Agricultural university in Rawalpindi, Pakistan

Pir Mehr Ali Shah Arid Agriculture University (abbreviated as PMAS-Arid University) is a public research university in Rawalpindi, Punjab, Pakistan. It is named after Pir Meher Ali Shah, a Punjabi Hanafi scholar.

The university is ranked at No. 2 in the agriculture/veterinary category as per the Higher Education Commission of Pakistan and 7th overall in the ranking of universities in Pakistan.

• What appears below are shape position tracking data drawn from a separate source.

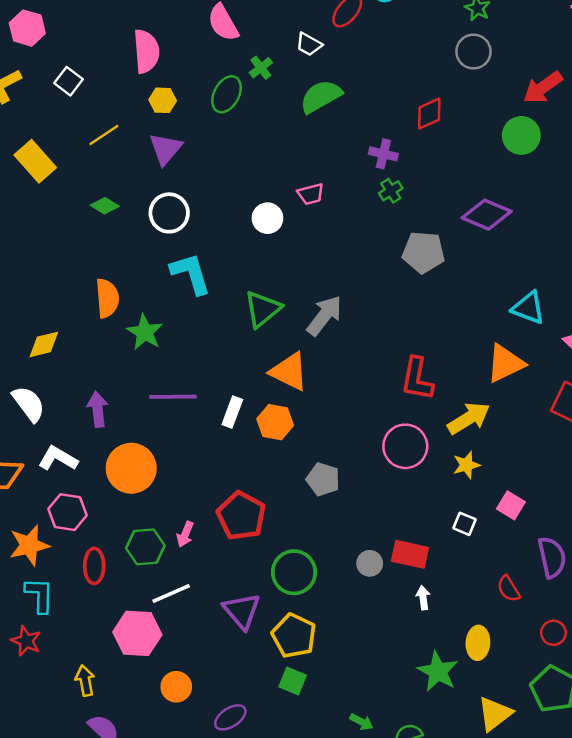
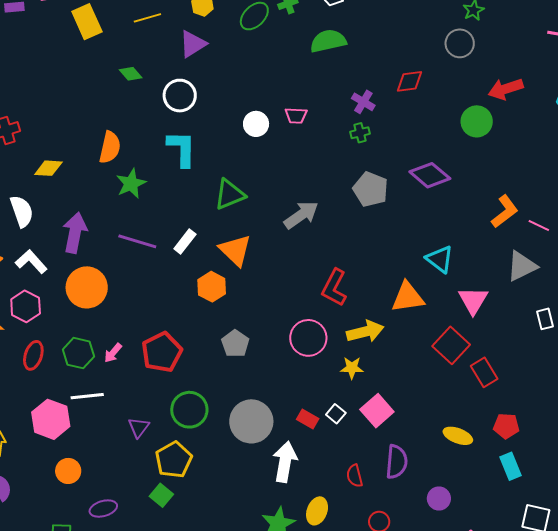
gray arrow: (324, 316) -> (301, 215), moved
purple arrow: (98, 409) -> (75, 233), size x1.4
white rectangle: (232, 412) -> (185, 242), moved
pink square: (511, 505) -> (377, 411), size x1.4
red rectangle: (410, 554) -> (308, 419), moved, size x0.7
gray circle: (370, 563) -> (251, 421), size x2.0
white arrow: (423, 598) -> (285, 462), size x2.0
purple triangle: (242, 611) -> (139, 427), size x0.7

Arid Agriculture University offers degree programmes leading to Bachelor, Master and Ph.D. in disciplines including Food Science & Technology, Computer Sciences, Management Sciences, Pure Sciences, Agriculture, Agricultural Engineering, Veterinary & Animal Sciences, Social Sciences and other Arts and Fine Arts programs.

==History==
In the 1970s, the government of Punjab established an agricultural college in Rawalpindi for the development of rain-fed agriculture. The college was upgraded to the level of university in 1994.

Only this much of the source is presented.